A Blueprint for a Comprehensive Australian English Auditory-Visual Speech Corpus
Denis Burnham, Eliathamby Ambikairajah, Joanne Arciuli, Mohammed Bennamoun, Catherine T. Best, Steven Bird, Andrew R. Butcher, Steve Cassidy, Girija Chetty, Felicity M. Cox, Anne Cutler, Robert Dale, Julien R. Epps, Janet M. Fletcher, Roland Goecke, David B. Grayden, John T. Hajek, John C. Ingram, Shunichi Ishihara, Nenagh Kemp, Yuko Kinoshita, Takaaki Kuratate, Trent W. Lewis, Debbie E. Loakes, Mark Onslow, David M. Powers, Philip Rose, Roberto Togneri, Dat Tran, and Michael Wagner
Large auditory-visual (AV) speech corpora are the grist of modern research in speech science, but no such corpus exists for Australian English. This is unfortunate, for speech science is the brains behind speech technology and applications such as text-to-speech (TTS) synthesis, automatic speech recognition (ASR), speaker recognition and forensic identification, talking heads, and hearing prostheses.

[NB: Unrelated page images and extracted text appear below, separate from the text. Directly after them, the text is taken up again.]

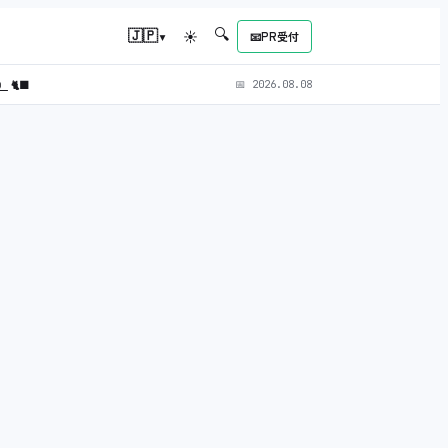
🔍
▾
🇯🇵
☀
📧
PR受付
L）
🐈‍⬛
📅
2026.08.08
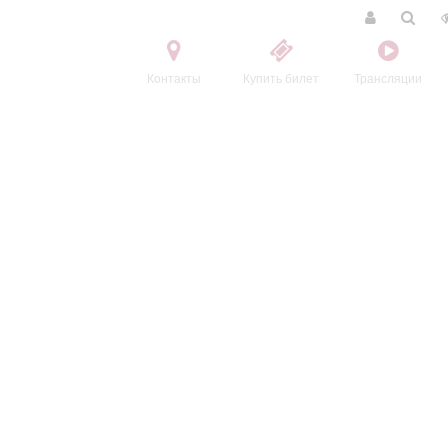
Контакты
Купить билет
Трансляции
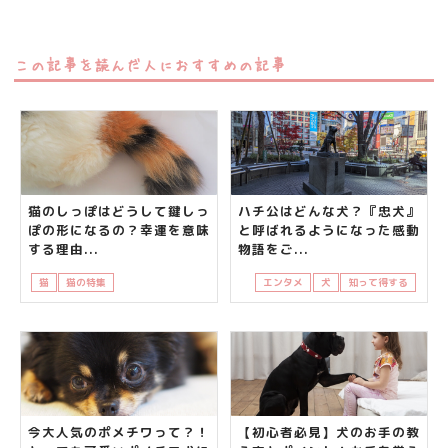
この記事を読んだ人におすすめの記事
猫のしっぽはどうして鍵しっ
ハチ公はどんな犬？『忠犬』
ぽの形になるの？幸運を意味
と呼ばれるようになった感動
する理由...
物語をご...
猫
猫の特集
知って得する
鍵しっぽ
エンタメ
犬
知って得する
今大人気のポメチワって？！
【初心者必見】犬のお手の教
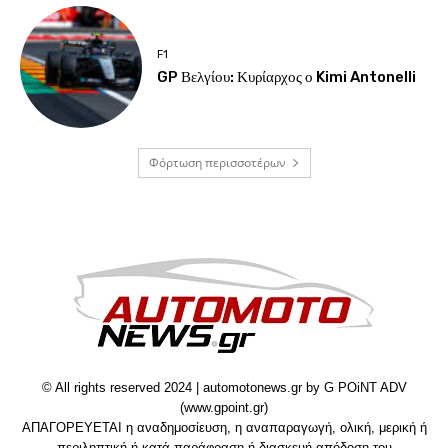
F1
GP Βελγίου: Κυρίαρχος ο Kimi Antonelli
Φόρτωση περισσοτέρων
© All rights reserved 2024 | automotonews.gr by G POiNT ADV
(www.gpoint.gr)
ΑΠΑΓΟΡΕΥΕΤΑΙ η αναδημοσίευση, η αναπαραγωγή, ολική, μερική ή
περιληπτική ή κατά παράφραση ή διασκευή απόδοση του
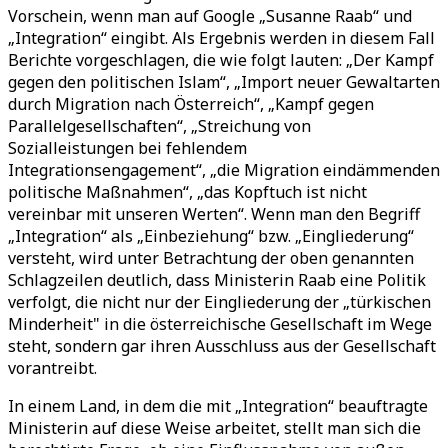
Vorschein, wenn man auf Google „Susanne Raab“ und
„Integration“ eingibt. Als Ergebnis werden in diesem Fall
Berichte vorgeschlagen, die wie folgt lauten: „Der Kampf
gegen den politischen Islam“, „Import neuer Gewaltarten
durch Migration nach Österreich“, „Kampf gegen
Parallelgesellschaften“, „Streichung von
Sozialleistungen bei fehlendem
Integrationsengagement“, „die Migration eindämmenden
politische Maßnahmen“, „das Kopftuch ist nicht
vereinbar mit unseren Werten“. Wenn man den Begriff
„Integration“ als „Einbeziehung“ bzw. „Eingliederung“
versteht, wird unter Betrachtung der oben genannten
Schlagzeilen deutlich, dass Ministerin Raab eine Politik
verfolgt, die nicht nur der Eingliederung der „türkischen
Minderheit" in die österreichische Gesellschaft im Wege
steht, sondern gar ihren Ausschluss aus der Gesellschaft
vorantreibt.
In einem Land, in dem die mit „Integration“ beauftragte
Ministerin auf diese Weise arbeitet, stellt man sich die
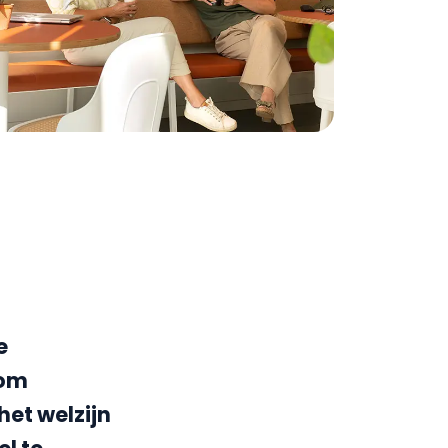
e
 om
het welzijn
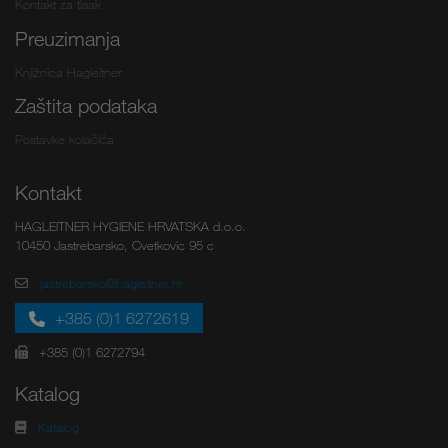
Kontakt za tisak
Preuzimanja
Knjižnica Hagleitner
Zaštita podataka
Postavke kolačića
Kontakt
HAGLEITNER HYGIENE HRVATSKA d.o.o.
10450 Jastrebarsko, Cvetkovic 95 c
jastrebarsko@hagleitner.hr
+385 (0)1 6272619
+385 (0)1 6272794
Katalog
Katalog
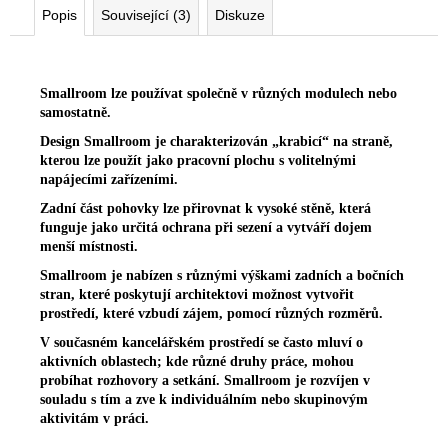
Popis
Související (3)
Diskuze
Smallroom lze používat společně v různých modulech nebo
samostatně.
Design Smallroom je charakterizován „krabicí“ na straně,
kterou lze použít jako pracovní plochu s volitelnými
napájecími zařízeními.
Zadní část pohovky lze přirovnat k vysoké stěně, která
funguje jako určitá ochrana při sezení a vytváří dojem
menší místnosti.
Smallroom je nabízen s různými výškami zadních a bočních
stran, které poskytují architektovi možnost vytvořit
prostředí, které vzbudí zájem, pomocí různých rozměrů.
V současném kancelářském prostředí se často mluví o
aktivních oblastech;
kde různé druhy práce,
mohou
probíhat rozhovory a setkání.
Smallroom je rozvíjen v
souladu s tím a zve k individuálním nebo skupinovým
aktivitám v práci.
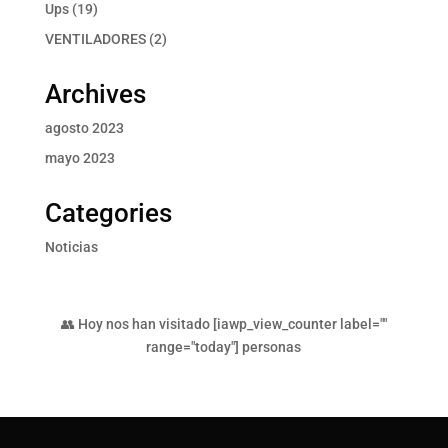
producto
19
Ups
19
productos
2
VENTILADORES
2
productos
Archives
agosto 2023
mayo 2023
Categories
Noticias
👥 Hoy nos han visitado [iawp_view_counter label=""
range="today"] personas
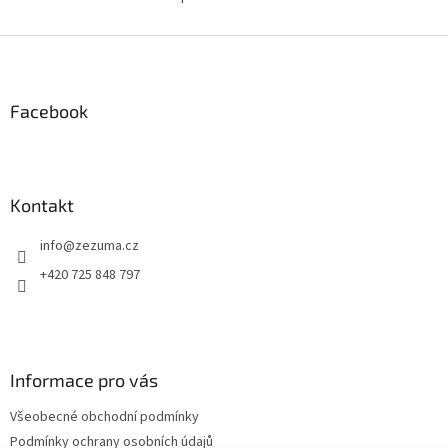
O
v
l
Z
á
á
d
p
a
a
Facebook
c
t
í
í
p
r
v
Kontakt
k
y
info
@
zezuma.cz
v
ý
+420 725 848 797
p
i
s
u
Informace pro vás
Všeobecné obchodní podmínky
Podmínky ochrany osobních údajů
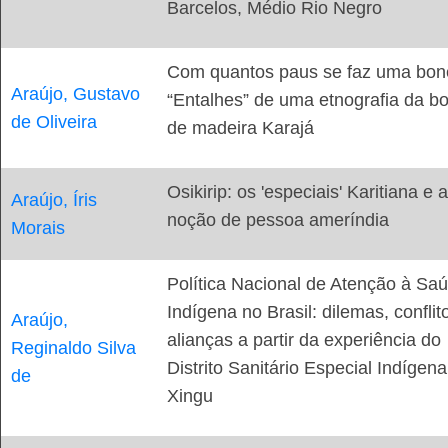
Barcelos, Médio Rio Negro
Com quantos paus se faz uma bon
Araújo, Gustavo
“Entalhes” de uma etnografia da b
de Oliveira
de madeira Karajá
Osikirip: os 'especiais' Karitiana e a
Araújo, Íris
noção de pessoa ameríndia
Morais
Política Nacional de Atenção à Sa
Indígena no Brasil: dilemas, conflit
Araújo,
alianças a partir da experiência do
Reginaldo Silva
Distrito Sanitário Especial Indígen
de
Xingu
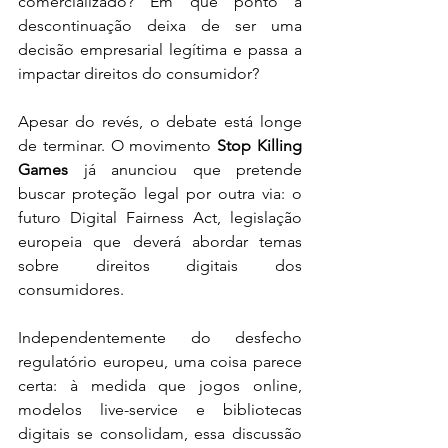
comercializado? Em que ponto a 
descontinuação deixa de ser uma 
decisão empresarial legítima e passa a 
impactar direitos do consumidor?
Apesar do revés, o debate está longe 
de terminar. O movimento 
Stop Killing 
Games
 já anunciou que pretende 
buscar proteção legal por outra via: o 
futuro Digital Fairness Act, legislação 
europeia que deverá abordar temas 
sobre direitos digitais dos 
consumidores.
Independentemente do desfecho 
regulatório europeu, uma coisa parece 
certa: à medida que jogos online, 
modelos live-service e bibliotecas 
digitais se consolidam, essa discussão 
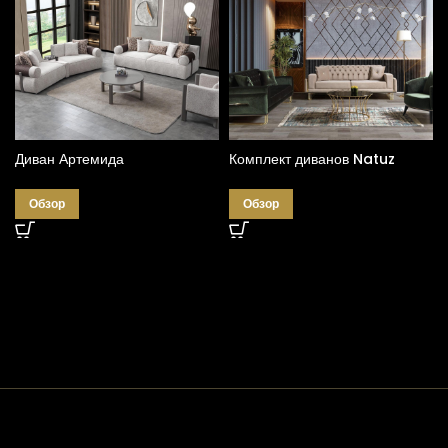
Диван Артемида
Комплект диванов Natuz
Обзор
Обзор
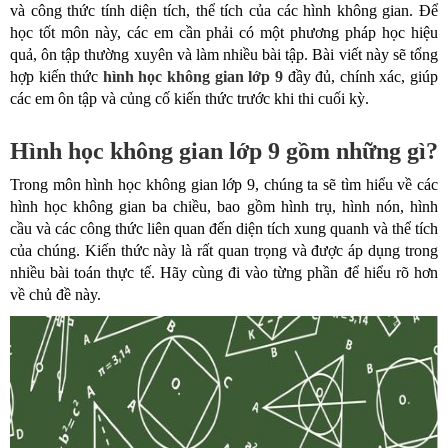
và công thức tính diện tích, thể tích của các hình không gian. Để
học tốt môn này, các em cần phải có một phương pháp học hiệu
quả, ôn tập thường xuyên và làm nhiều bài tập. Bài viết này sẽ tổng
hợp kiến thức
hình học không gian lớp 9
đầy đủ, chính xác, giúp
các em ôn tập và củng cố kiến thức trước khi thi cuối kỳ.
Hình học không gian lớp 9 gồm những gì?
Trong môn hình học không gian lớp 9, chúng ta sẽ tìm hiểu về các
hình học không gian ba chiều, bao gồm hình trụ, hình nón, hình
cầu và các công thức liên quan đến diện tích xung quanh và thể tích
của chúng. Kiến thức này là rất quan trọng và được áp dụng trong
nhiều bài toán thực tế. Hãy cùng đi vào từng phần để hiểu rõ hơn
về chủ đề này.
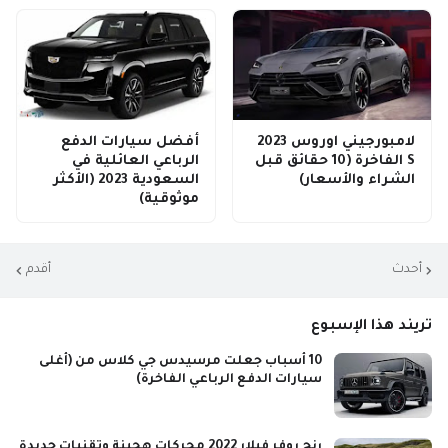
لامبورجيني اوروس 2023
أفضل سيارات الدفع
S الفاخرة (10 حقائق قبل
الرباعي العائلية في
الشراء والأسعار)
السعودية 2023 (الأكثر
موثوقية)
أحدث
أقدم
تريند هذا الإسبوع
10 أسباب جعلت مرسيدس جي كلاس من (أغلى
سيارات الدفع الرباعي الفاخرة)
رنج روفر فيلار 2022 محركات هجينة وتقنيات جديدة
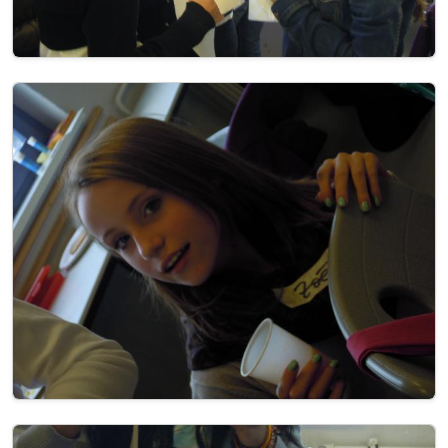
Image
Image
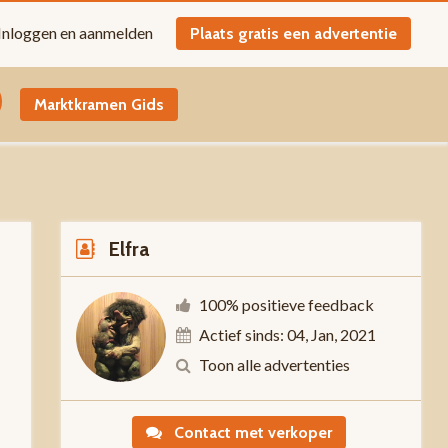
Inloggen en aanmelden
Plaats gratis een advertentie
Marktkramen Gids
Elfra
100% positieve feedback
Actief sinds: 04, Jan, 2021
0
Toon alle advertenties
Contact met verkoper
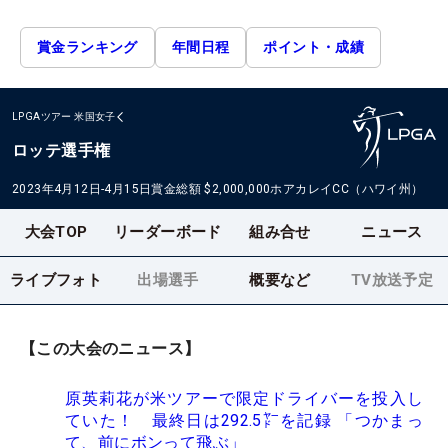
賞金ランキング
年間日程
ポイント・成績
LPGAツアー
米国女子
ロッテ選手権
2023年4月12日-4月15日
賞金総額
$2,000,000
ホアカレイCC（ハワイ州）
大会TOP
リーダーボード
組み合せ
ニュース
ライブフォト
出場選手
概要など
TV放送予定
【この大会のニュース】
原英莉花が米ツアーで限定ドライバーを投入し
ていた！ 最終日は292.5㍎を記録 「つかまっ
て、前にボンって飛ぶ」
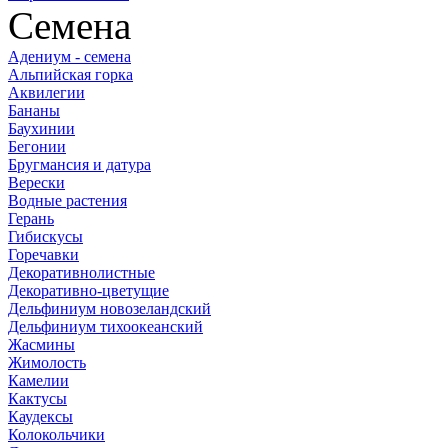
Семена
Адениум - семена
Альпийская горка
Аквилегии
Бананы
Баухинии
Бегонии
Бругмансия и датура
Верески
Водные растения
Герань
Гибискусы
Горечавки
Декоративнолистные
Декоративно-цветущие
Дельфиниум новозеландский
Дельфиниум тихоокеанский
Жасмины
Жимолость
Камелии
Кактусы
Каудексы
Колокольчики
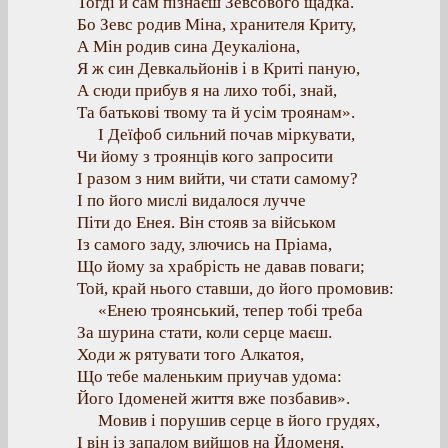
Тогді й сам пізнаєш Зевсового щадка.
Бо Зевс родив Міна, хранителя Криту,
А Мін родив сина Деукаліона,
Я ж син Девкальйонів і в Криті паную,
А сюди прибув я на лихо тобі, знай,
Та батькові твому та й усім троянам».
І Деїфоб сильний почав міркувати,
Чи йому з троянців кого запросити
І разом з ним вийти, чи стати самому?
І по його мислі видалося лучче
Піти до Енея. Він стояв за військом
Із самого заду, злючись на Пріама,
Що йому за храбрість не давав поваги;
Той, край нього ставши, до його промовив:
«Енею троянський, тепер тобі треба
За шурина стати, коли серце маєш.
Ходи ж рятувати того Алкатоя,
Що тебе маленьким приучав удома:
Його Ідоменей життя вже позбавив».
Мовив і порушив серце в його грудях,
І він із запалом вийшов на Йдоменя,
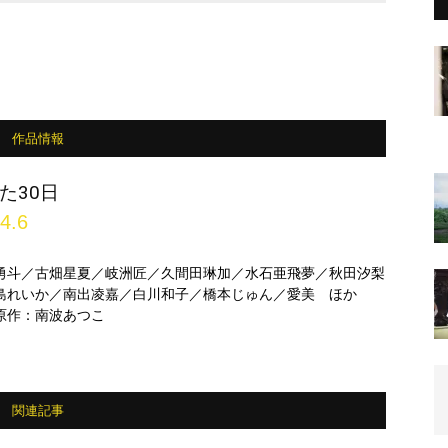
作品情報
た30日
4.6
勇斗／古畑星夏／岐洲匠／久間田琳加／水石亜飛夢／秋田汐梨
島れいか／南出凌嘉／白川和子／橋本じゅん／愛美 ほか
原作：南波あつこ
関連記事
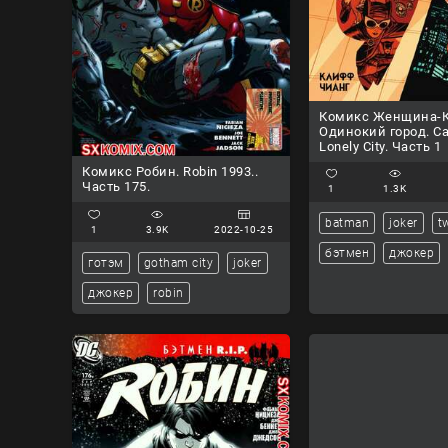
Комикс Женщина-К
Одинокий город. C
Lonely City. Часть 1
Комикс Робин. Robin 1993..
Часть 175.
1
1.3K
batman
joker
t
1
3.9K
2022-10-25
бэтмен
джокер
готэм
gotham city
joker
джокер
robin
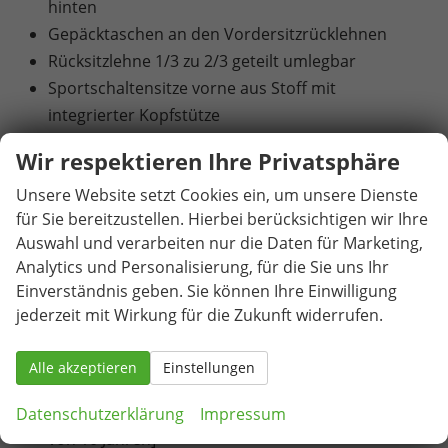
hinten
Gepäcktaschen an den Vordersitzrücklehnen
Rücksitzlehne 1/3 zu 2/3 geteilt umlegbar
Sportschaltensitze vorne aus Stoff mit
integrierter Kopfstütze
Heiz- und Frischluftsystem mit 4-stufigem
Wir respektieren Ihre Privatsphäre
Gebläse und Umluftschaltung
Unsere Website setzt Cookies ein, um unsere Dienste
2-Zonen-Climatronic (Klimaanlage mit
für Sie bereitzustellen. Hierbei berücksichtigen wir Ihre
elektronischer Temperaturregelung)
Auswahl und verarbeiten nur die Daten für Marketing,
Pollenfilter
Analytics und Personalisierung, für die Sie uns Ihr
6 Lautsprecher
Einverständnis geben. Sie können Ihre Einwilligung
Infotainmentsystem mit 8,25" Display [USB-C-
jederzeit mit Wirkung für die Zukunft widerrufen.
Schnittstelle / Bluetooth-Schnittstelle mit
integrierter Freisprechanlage und Audio-
Alle akzeptieren
Einstellungen
Streaming / Vorbereitet für die Aktivierung von
SEAT CONNECT mit kostenloser Vertragslaufzeit
Datenschutzerklärung
Impressum
von 10 Jahren]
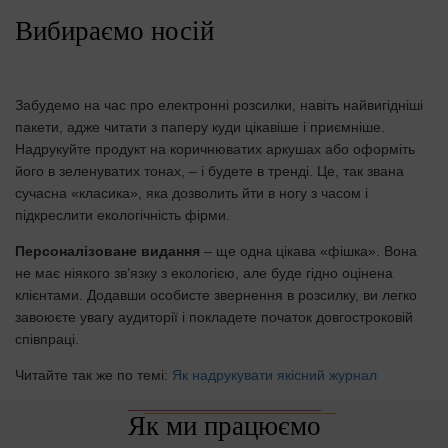
Вибираємо носій
Забудемо на час про електронні розсилки, навіть найвигідніші
пакети, адже читати з паперу куди цікавіше і приємніше.
Надрукуйте продукт на коричнюватих аркушах або оформіть
його в зеленуватих тонах, – і будете в тренді. Це, так звана
сучасна «класика», яка дозволить йти в ногу з часом і
підкреслити екологічність фірми.
Персоналізоване видання
– ще одна цікава «фішка». Вона
не має ніякого зв’язку з екологією, але буде гідно оцінена
клієнтами. Додавши особисте звернення в розсилку, ви легко
завоюєте увагу аудиторії і покладете початок довгостроковій
співпраці.
Читайте так же по темі:
Як надрукувати якісний журнал
Як ми працюємо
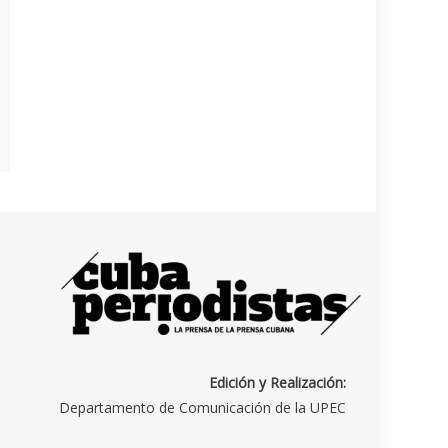
Edición y Realización:
Departamento de Comunicación de la UPEC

Advances in these research areas in Australia require a large corpus of Australian English. Here the authors describe a blueprint for building the Big Australian Speech Corpus (the Big ASC), a corpus of over 1,100 speakers from urban and rural Australia, including speakers of non-indigenous, indigenous, ethnocultural, and disordered forms of Australian English, each of whom would be sampled on three occasions in a range of speech tasks designed by the researchers who would be using the corpus.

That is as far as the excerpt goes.